Data Model¶
OneEHR reads plain CSV files. The core input is a longitudinal event table; static covariates and labels are separate tables keyed by patient.
Overview¶
| Table | Required | Purpose |
|---|---|---|
dynamic.csv |
Yes | Longitudinal event table in long format |
static.csv |
No | Patient-level covariates such as demographics or baseline features |
label.csv |
No | Label events for one or more prediction tasks |
[dataset]
dynamic = "data/dynamic.csv"
static = "data/static.csv"
label = "data/label.csv"
dynamic.csv¶
dynamic.csv is one row per observed event.

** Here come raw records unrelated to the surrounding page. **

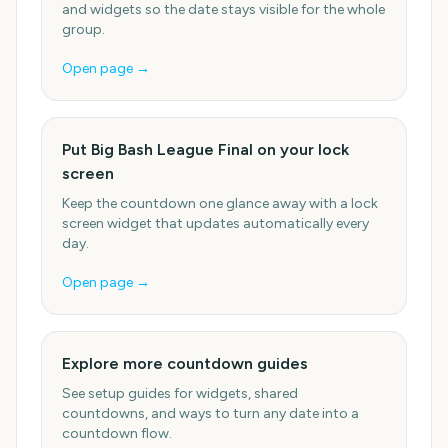
and widgets so the date stays visible for the whole
group.
Open page →
Put Big Bash League Final on your lock
screen
Keep the countdown one glance away with a lock
screen widget that updates automatically every
day.
Open page →
Explore more countdown guides
See setup guides for widgets, shared
countdowns, and ways to turn any date into a
countdown flow.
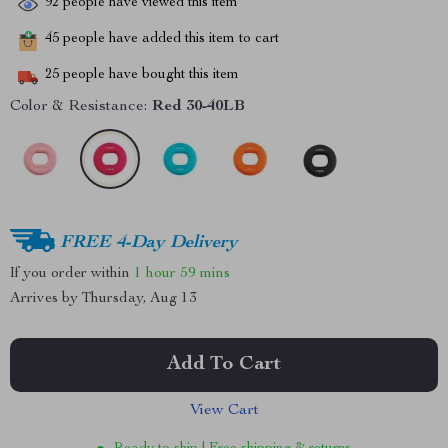
92
people have viewed this item
45
people have added this item to cart
25
people have bought this item
Color & Resistance:
Red 30-40LB
FREE 4-Day Delivery
If you order within
1 hour
59 mins
Arrives by
Thursday, Aug 13
Add To Cart
View Cart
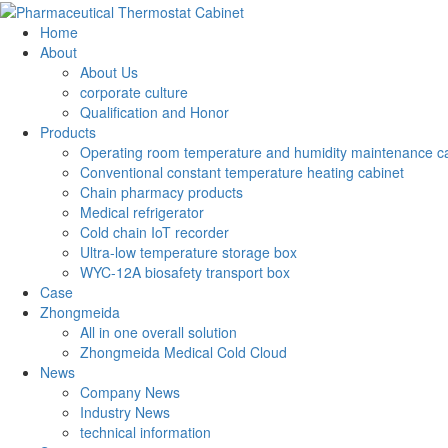
Home
About
About Us
corporate culture
Qualification and Honor
Products
Operating room temperature and humidity maintenance c
Conventional constant temperature heating cabinet
Chain pharmacy products
Medical refrigerator
Cold chain IoT recorder
Ultra-low temperature storage box
WYC-12A biosafety transport box
Case
Zhongmeida
All in one overall solution
Zhongmeida Medical Cold Cloud
News
Company News
Industry News
technical information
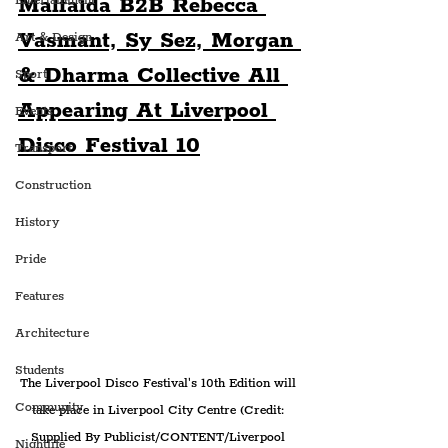
Malfalda B2B Rebecca 
Entertainment
Vasmant, Sy Sez, Morgan 
Art & Design
& Dharma Collective All 
Sport
Appearing At Liverpool 
Events
Disco Festival 10
Transport
Construction
History
Pride
Features
Architecture
Students
The Liverpool Disco Festival's 10th Edition will 
Community
take place in Liverpool City Centre (Credit: 
Supplied By Publicist/CONTENT/Liverpool 
Nightlife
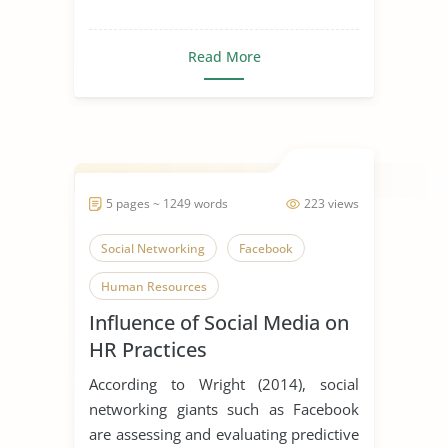
Read More
5 pages ~ 1249 words
223 views
Social Networking
Facebook
Human Resources
Influence of Social Media on
HR Practices
According to Wright (2014), social
networking giants such as Facebook
are assessing and evaluating predictive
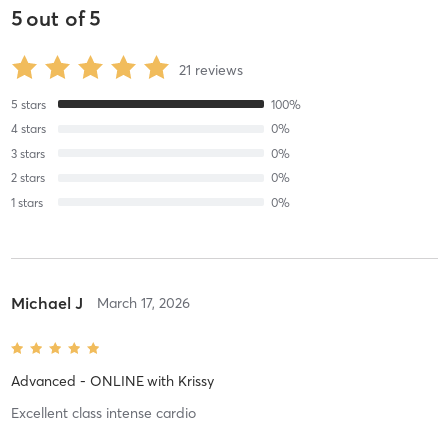
5
out of
5
21
reviews
5
stars
100
%
4
stars
0
%
3
stars
0
%
2
stars
0
%
1
stars
0
%
Michael J
March 17, 2026
Advanced - ONLINE
with
Krissy
Excellent class intense cardio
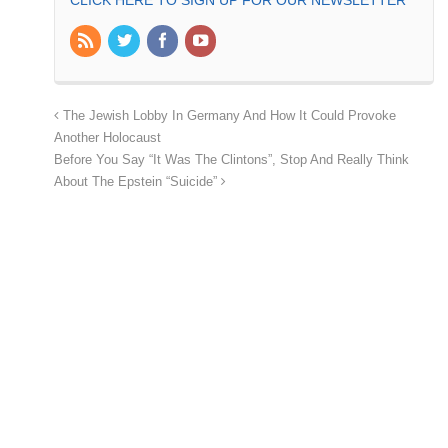
CLICK HERE TO SIGN UP FOR OUR NEWSLETTER
The Jewish Lobby In Germany And How It Could Provoke
Another Holocaust
Before You Say “It Was The Clintons”, Stop And Really Think
About The Epstein “Suicide”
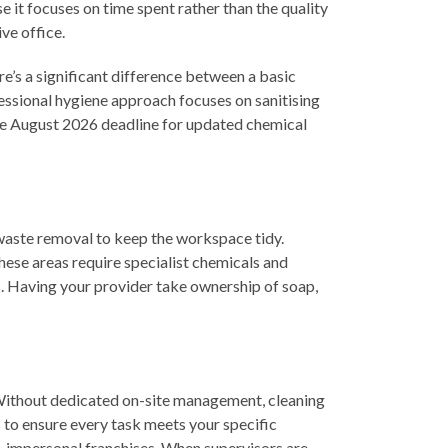
e it focuses on time spent rather than the quality
ve office.
’s a significant difference between a basic
fessional hygiene approach focuses on sanitising
 the August 2026 deadline for updated chemical
 waste removal to keep the workspace tidy.
hese areas require specialist chemicals and
es. Having your provider take ownership of soap,
 Without dedicated on-site management, cleaning
s to ensure every task meets your specific
e, impersonal franchises. When supervisors are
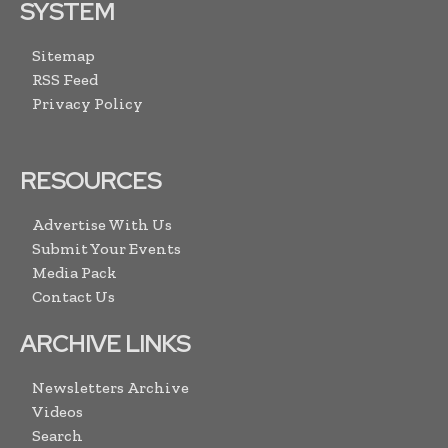
SYSTEM
Sitemap
RSS Feed
Privacy Policy
RESOURCES
Advertise With Us
Submit Your Events
Media Pack
Contact Us
ARCHIVE LINKS
Newsletters Archive
Videos
Search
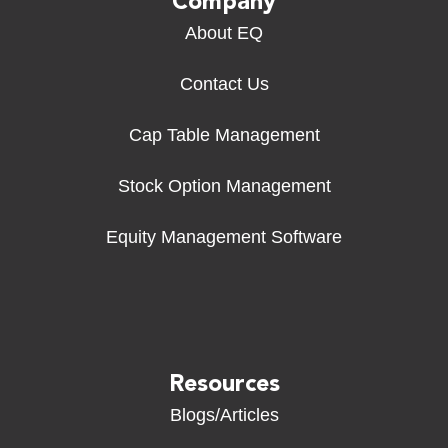
Company
About EQ
Contact Us
Cap Table Management
Stock Option Management
Equity Management Software
Resources
Blogs/Articles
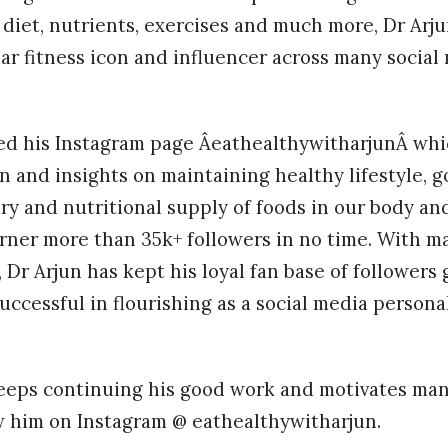
 diet, nutrients, exercises and much more, Dr Arj
ar fitness icon and influencer across many social
ted his Instagram page ÂeathealthywitharjunÂ wh
n and insights on maintaining healthy lifestyle, g
ary and nutritional supply of foods in our body 
rner more than 35k+ followers in no time. With m
 Dr Arjun has kept his loyal fan base of followers 
uccessful in flourishing as a social media personal
eeps continuing his good work and motivates many
ow him on Instagram @ eathealthywitharjun.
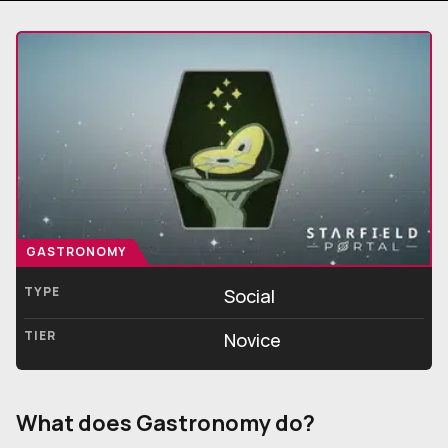
GASTRONOMY
TYPE
Social
TIER
Novice
What does Gastronomy do?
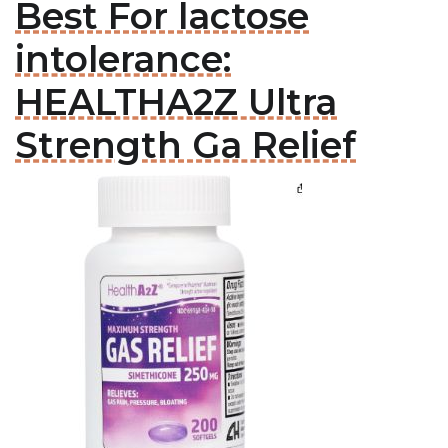
Best For lactose
intolerance:
HEALTHA2Z Ultra
Strength Ga Relief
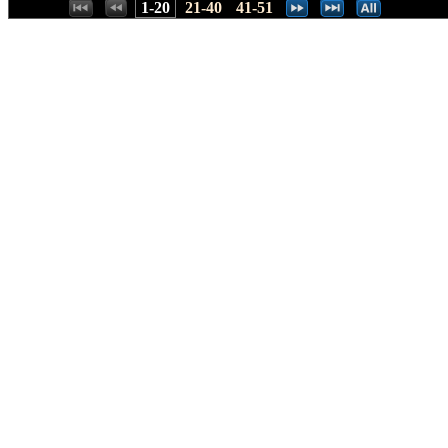
Places:
1-20
21-40
41-51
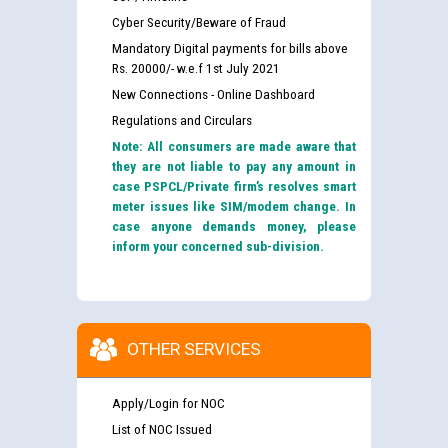
Cyber Security/Beware of Fraud
Mandatory Digital payments for bills above
Rs. 20000/- w.e.f 1st July 2021
New Connections - Online Dashboard
Regulations and Circulars
Note: All consumers are made aware that
they are not liable to pay any amount in
case PSPCL/Private firm’s resolves smart
meter issues like SIM/modem change. In
case anyone demands money, please
inform your concerned sub-division.
OTHER SERVICES
Apply/Login for NOC
List of NOC Issued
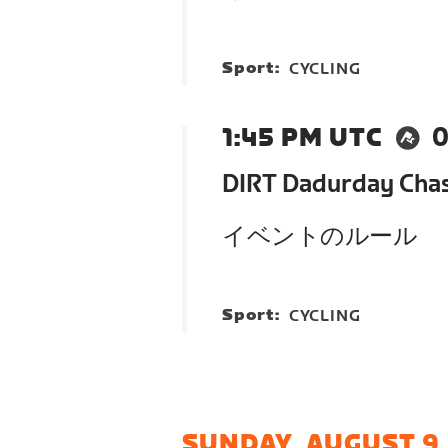
Sport:
CYCLING
1:45 PM UTC
0
DIRT Dadurday Cha
イベントのルール
Sport:
CYCLING
SUNDAY, AUGUST 9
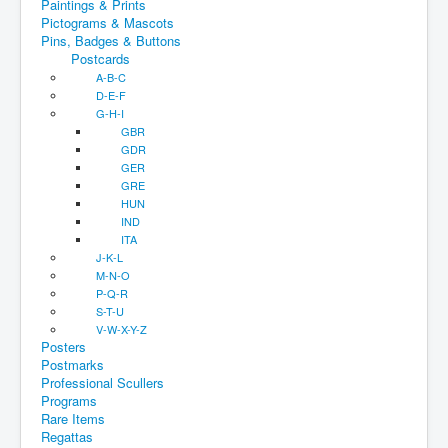
Paintings & Prints
Pictograms & Mascots
Pins, Badges & Buttons
Postcards
A-B-C
D-E-F
G-H-I
GBR
GDR
GER
GRE
HUN
IND
ITA
J-K-L
M-N-O
P-Q-R
S-T-U
V-W-X-Y-Z
Posters
Postmarks
Professional Scullers
Programs
Rare Items
Regattas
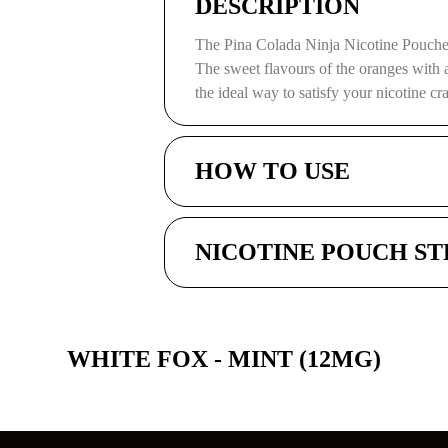
DESCRIPTION
The Pina Colada Ninja Nicotine Pouche
The sweet flavours of the oranges with 
the ideal way to satisfy your nicotine cr
HOW TO USE
NICOTINE POUCH S
WHITE FOX - MINT (12MG)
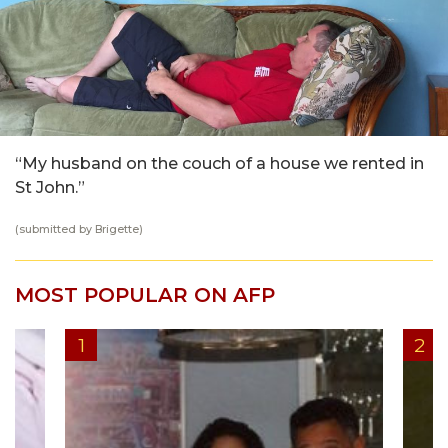
“My husband on the couch of a house we rented in
St John.”
(submitted by Brigette)
MOST POPULAR ON AFP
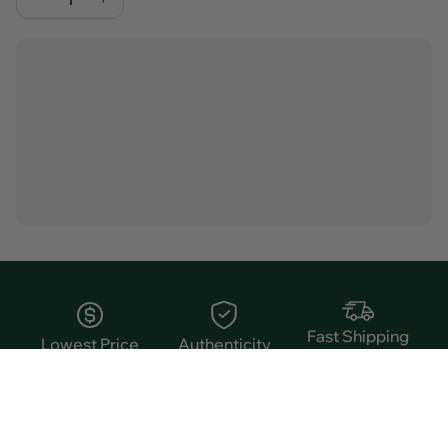
Fast Shipping
Lowest Price
Authenticity
Guarantee
Product Details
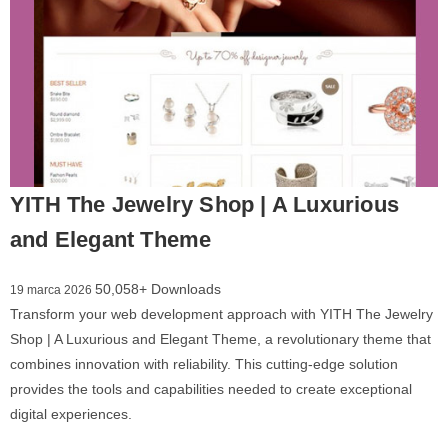
YITH The Jewelry Shop | A Luxurious
and Elegant Theme
50,058+ Downloads
19 marca 2026
Transform your web development approach with YITH The Jewelry
Shop | A Luxurious and Elegant Theme, a revolutionary theme that
combines innovation with reliability. This cutting-edge solution
provides the tools and capabilities needed to create exceptional
digital experiences.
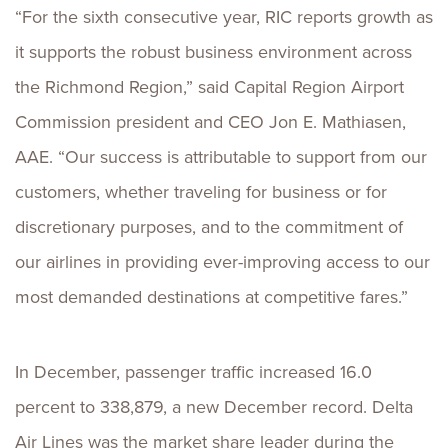
“For the sixth consecutive year, RIC reports growth as
it supports the robust business environment across
the Richmond Region,” said Capital Region Airport
Commission president and CEO Jon E. Mathiasen,
AAE. “Our success is attributable to support from our
customers, whether traveling for business or for
discretionary purposes, and to the commitment of
our airlines in providing ever-improving access to our
most demanded destinations at competitive fares.”
In December, passenger traffic increased 16.0
percent to 338,879, a new December record. Delta
Air Lines was the market share leader during the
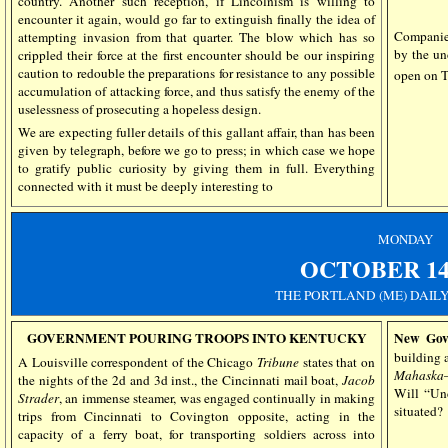
country. Another such reception, if Lincolnism is willing to
encounter it again, would go far to extinguish finally the idea of
Companies
attempting invasion from that quarter. The blow which has so
by the un
crippled their force at the first encounter should be our inspiring
caution to redouble the preparations for resistance to any possible
open on
accumulation of attacking force, and thus satisfy the enemy of the
uselessness of prosecuting a hopeless design.
We are expecting fuller details of this gallant affair, than has been
given by telegraph, before we go to press; in which case we hope
to gratify public curiosity by giving them in full. Everything
connected with it must be deeply interesting to
MONDAY
OCTOBER 14,
THE PORTLAND (ME) DAIL
GOVERNMENT POURING TROOPS INTO KENTUCKY
New Gov
building 
A Louisville correspondent of the Chicago
Tribune
states that on
Mahaska
the
nights
of the 2d and 3d inst., the Cincinnati mail boat,
Jacob
Will “Un
Strader
, an immense steamer, was engaged continually in making
situated?
trips from Cincinnati to Covington opposite, acting in the
capacity of a ferry boat, for transporting soldiers across into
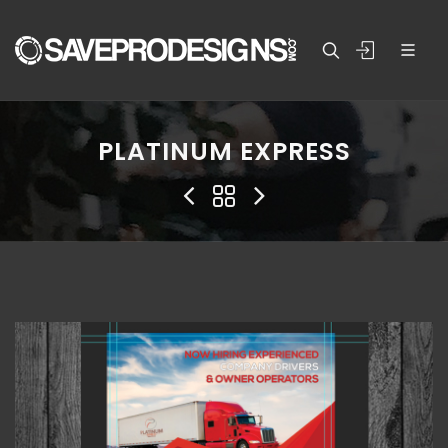
PLATINUM EXPRESS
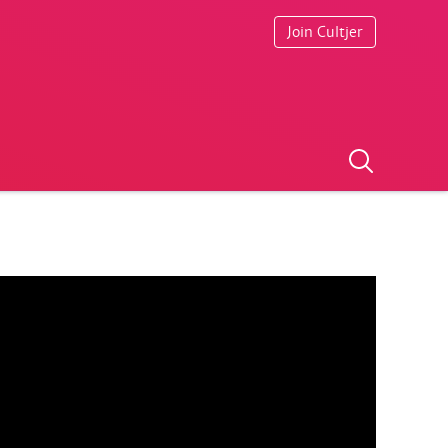
Join Cultjer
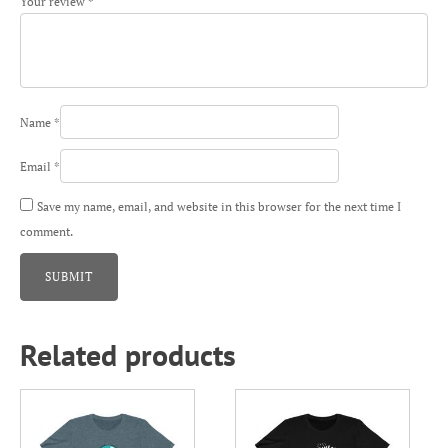
Your review
*
Name
*
Email
*
Save my name, email, and website in this browser for the next time I
comment.
Related products
This
This
product
product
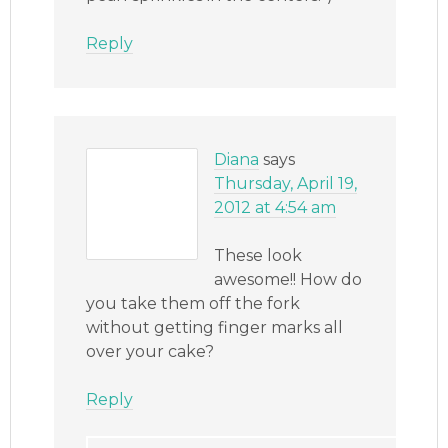
Reply
Diana
says
Thursday, April 19,
2012 at 4:54 am
These look
awesome!! How do
you take them off the fork
without getting finger marks all
over your cake?
Reply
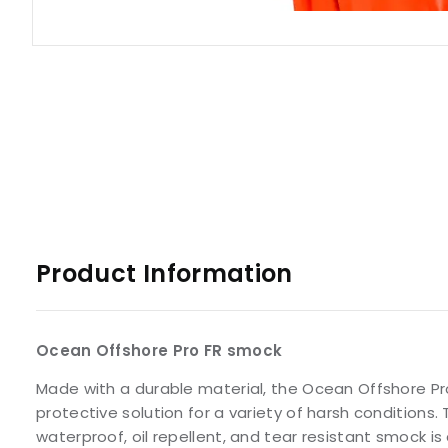
Product Information
Ocean Offshore Pro FR smock
Made with a durable material, the Ocean Offshore Pro
protective solution for a variety of harsh conditions.
waterproof, oil repellent, and tear resistant smock is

| Column | Type | Description |
|---|---|---|
patient_id |
string | Patient identifier |
event_time |
datetime | Timestamp parseable by pandas.to_datetime |
code |
string | Measurement, diagnosis, procedure, medication, or feature name |
value |
numeric or string | Observed value |
Example:
patient_id,event_time,code,value
P001,2023-01-01 08:00,heart_rate,72
P001,2023-01-01 08:00,blood_pressure_sys,120
P001,2023-01-01 08:00,diagnosis,A01
P001,2023-01-02 10:00,heart_rate,80
P002,2023-01-01 09:30,heart_rate,68
P002,2023-01-01 09:30,lab_glucose,5.4
Preprocessing bins events into fixed time windows such as 1h, 6h, or 1d. Numeric event values are aggregated with preprocess.numeric_strategy. Categorical values are encoded with preprocess.categorical_strategy.
static.csv¶
static.csv has one row per patient.
| Column | Type | Description |
|---|---|---|
patient_id |
string | Patient identifier matching dynamic.csv |
| Other columns | numeric or string | Static covariates |
Example:
patient_id,age,sex,insurance
P001,65,M,Medicare
P002,42,F,Private
P003,78,M,Medicaid
Numeric static columns become num__* features. Categorical static columns become cat__*__* one-hot features. Models with static branches receive these features as a separate tensor; tabular models receive them in the flattened feature matrix.
label.csv¶
label.csv is a long-format label table. A single file can contain multiple label types through label_code.
| Column | Type | Description |
|---|---|---|
patient_id |
string | Patient identifier |
label_time |
datetime | When the label is observed |
label_code |
string | Label type, for example outcome or los |
label_value |
numeric | Label value |
Example:
patient_id,label_time,label_code,label_value
P001,2023-01-05,outcome,1
P001,2023-01-05,los,4.5
P002,2023-01-03,outcome,0
P002,2023-01-03,los,2.0
Patient-level tasks use one label per patient. Time-level tasks align labels to binned time windows.
Flow Through A Run¶
dynamic.csv --+
+--> preprocess --> binned features + labels --> train --> test --> analyze
static.csv --+
label.csv --+
Downstream commands read the saved run artifacts instead of reading the raw CSV files again. This keeps training, testing, analysis, and plotting tied to the same preprocessed data and split.